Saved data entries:
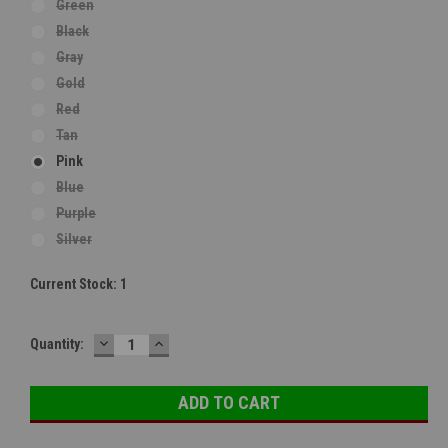
Green
Black
Gray
Gold
Red
Tan
Pink
Blue
Purple
Silver
Current Stock:
1
DECREASE
INCREASE
Quantity:
QUANTITY:
QUANTITY:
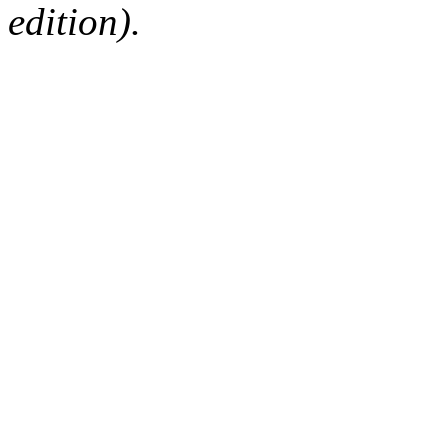
edition).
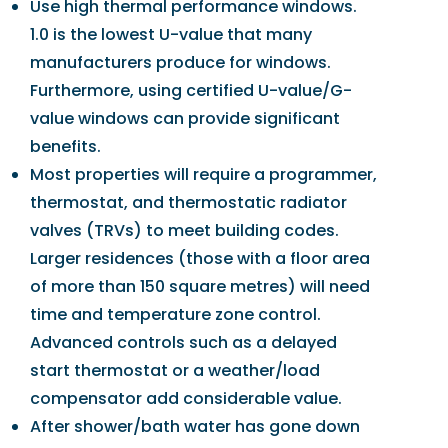
Use high thermal performance windows.
1.0 is the lowest U-value that many
manufacturers produce for windows.
Furthermore, using certified U-value/G-
value windows can provide significant
benefits.
Most properties will require a programmer,
thermostat, and thermostatic radiator
valves (TRVs) to meet building codes.
Larger residences (those with a floor area
of more than 150 square metres) will need
time and temperature zone control.
Advanced controls such as a delayed
start thermostat or a weather/load
compensator add considerable value.
After shower/bath water has gone down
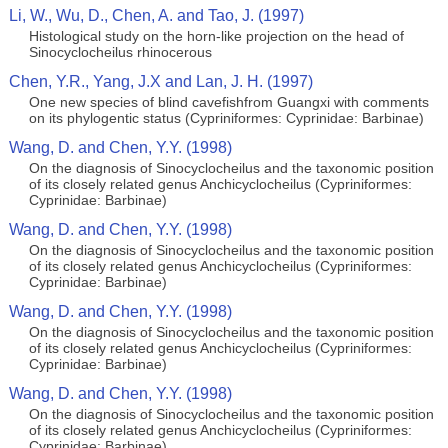
Li, W., Wu, D., Chen, A. and Tao, J. (1997)
Histological study on the horn-like projection on the head of
Sinocyclocheilus rhinocerous
Chen, Y.R., Yang, J.X and Lan, J. H. (1997)
One new species of blind cavefishfrom Guangxi with comments
on its phylogentic status (Cypriniformes: Cyprinidae: Barbinae)
Wang, D. and Chen, Y.Y. (1998)
On the diagnosis of Sinocyclocheilus and the taxonomic position
of its closely related genus Anchicyclocheilus (Cypriniformes:
Cyprinidae: Barbinae)
Wang, D. and Chen, Y.Y. (1998)
On the diagnosis of Sinocyclocheilus and the taxonomic position
of its closely related genus Anchicyclocheilus (Cypriniformes:
Cyprinidae: Barbinae)
Wang, D. and Chen, Y.Y. (1998)
On the diagnosis of Sinocyclocheilus and the taxonomic position
of its closely related genus Anchicyclocheilus (Cypriniformes:
Cyprinidae: Barbinae)
Wang, D. and Chen, Y.Y. (1998)
On the diagnosis of Sinocyclocheilus and the taxonomic position
of its closely related genus Anchicyclocheilus (Cypriniformes:
Cyprinidae: Barbinae)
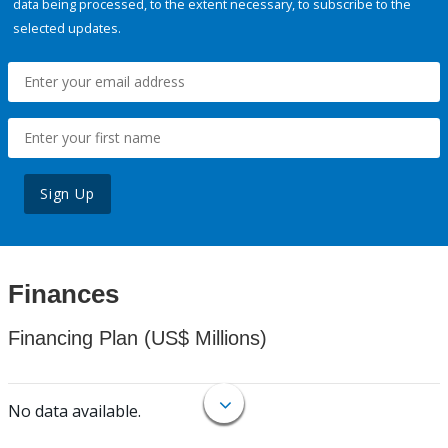
data being processed, to the extent necessary, to subscribe to the
selected updates.
Sign Up
Finances
Financing Plan (US$ Millions)
No data available.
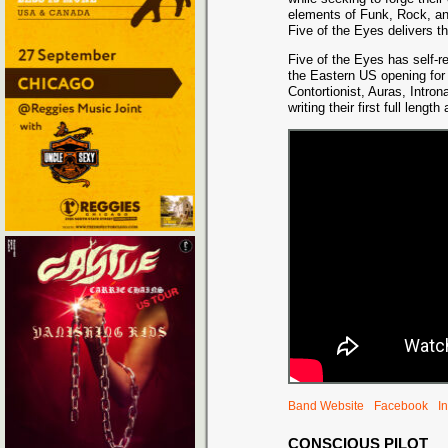
elements of Funk, Rock, an
Five of the Eyes delivers t
Five of the Eye
s has self-r
the Eastern US opening for
Contortionist, Auras, Intro
writing their first full len
Band Website
Facebook
I
CONSCIOUS PILOT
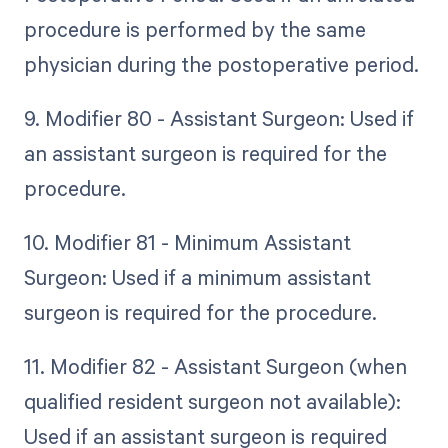
procedure is performed by the same
physician during the postoperative period.
9. Modifier 80 - Assistant Surgeon: Used if
an assistant surgeon is required for the
procedure.
10. Modifier 81 - Minimum Assistant
Surgeon: Used if a minimum assistant
surgeon is required for the procedure.
11. Modifier 82 - Assistant Surgeon (when
qualified resident surgeon not available):
Used if an assistant surgeon is required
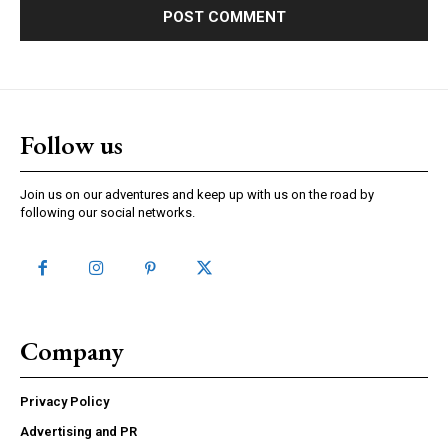
Follow us
Join us on our adventures and keep up with us on the road by
following our social networks.
Company
Privacy Policy
Advertising and PR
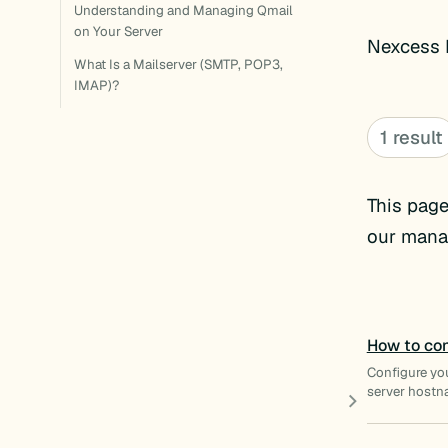
Understanding and Managing Qmail
on Your Server
Nexcess E
What Is a Mailserver (SMTP, POP3,
IMAP)?
1 result
This page
our manag
How to con
Configure yo
server hostn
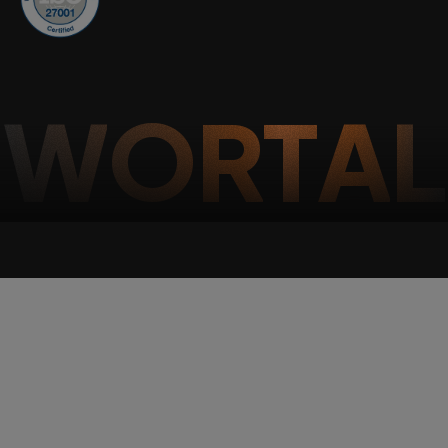
W
O
R
T
A
L
Wortal CRM Bot
W
Powered by Meta API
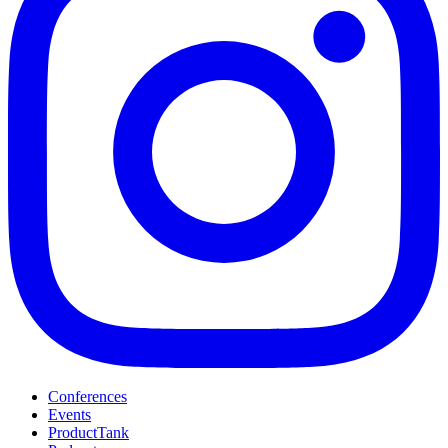
Conferences
Events
ProductTank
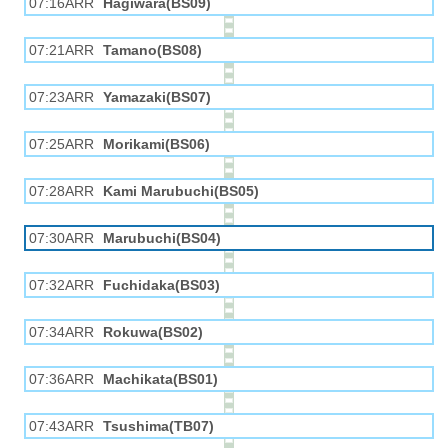
07:16ARR
Hagiwara(BS09)
07:21ARR
Tamano(BS08)
07:23ARR
Yamazaki(BS07)
07:25ARR
Morikami(BS06)
07:28ARR
Kami Marubuchi(BS05)
07:30ARR
Marubuchi(BS04)
07:32ARR
Fuchidaka(BS03)
07:34ARR
Rokuwa(BS02)
07:36ARR
Machikata(BS01)
07:43ARR
Tsushima(TB07)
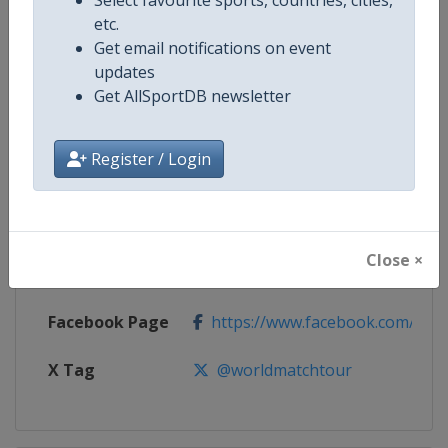
etc.
Competition
Women's World Match Racing To
Get email notifications on event
updates
Age Group
Senior
Get AllSportDB newsletter
Gender
Women
Register / Login
Continent
World
Website
https://womenswmrt.com
Close ×
Calendar
https://womenswmrt.com
Facebook Page
https://www.facebook.com/world
X Tag
@worldmatchtour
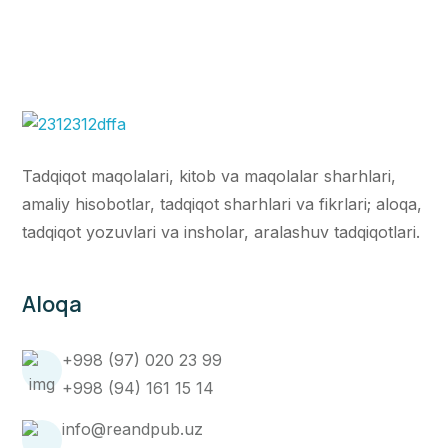
Tadqiqot maqolalari, kitob va maqolalar sharhlari,
amaliy hisobotlar, tadqiqot sharhlari va fikrlari; aloqa,
tadqiqot yozuvlari va insholar, aralashuv tadqiqotlari.
Aloqa
+998 (97) 020 23 99
+998 (94) 161 15 14
info@reandpub.uz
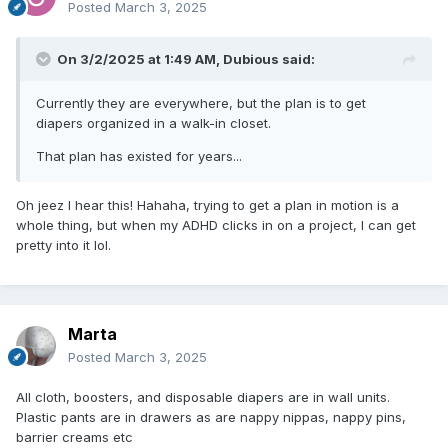
Posted
March 3, 2025
On 3/2/2025 at 1:49 AM,
Dubious
said:
Currently they are everywhere, but the plan is to get
diapers organized in a walk-in closet.
That plan has existed for years...
Oh jeez I hear this! Hahaha, trying to get a plan in motion is a
whole thing, but when my ADHD clicks in on a project, I can get
pretty into it lol.
Marta
Posted
March 3, 2025
All cloth, boosters, and disposable diapers are in wall units.
Plastic pants are in drawers as are nappy nippas, nappy pins,
barrier creams etc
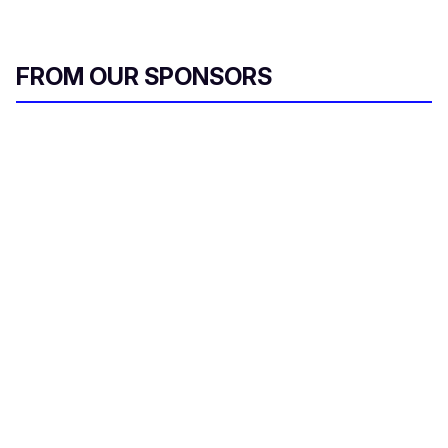
FROM OUR SPONSORS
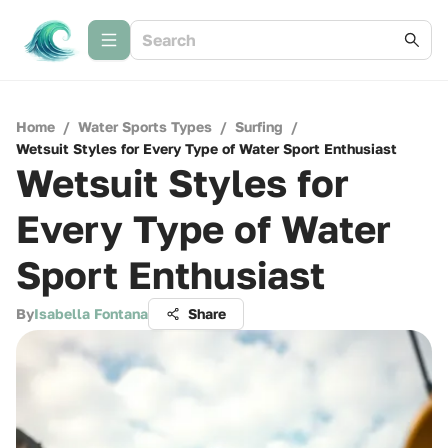
Home
/
Water Sports Types
/
Surfing
/
Wetsuit Styles for Every Type of Water Sport Enthusiast
Wetsuit Styles for
Every Type of Water
Sport Enthusiast
By
Isabella Fontana
Share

> Exercise prompt: Make an exact copy of the lines above, beginning with the line with "ProductTank" and ending with the line with "Women's World Match Racing To", and keep the pictures out of it.

> Exercise output:
ProductTank
07:16ARR
Hagiwara(BS09)
07:21ARR
Tamano(BS08)
07:23ARR
Yamazaki(BS07)
07:25ARR
Morikami(BS06)
07:28ARR
Kami Marubuchi(BS05)
07:30ARR
Marubuchi(BS04)
07:32ARR
Fuchidaka(BS03)
07:34ARR
Rokuwa(BS02)
07:36ARR
Machikata(BS01)
07:43ARR
Tsushima(TB07)
etc.
Competition
Women's World Match Racing To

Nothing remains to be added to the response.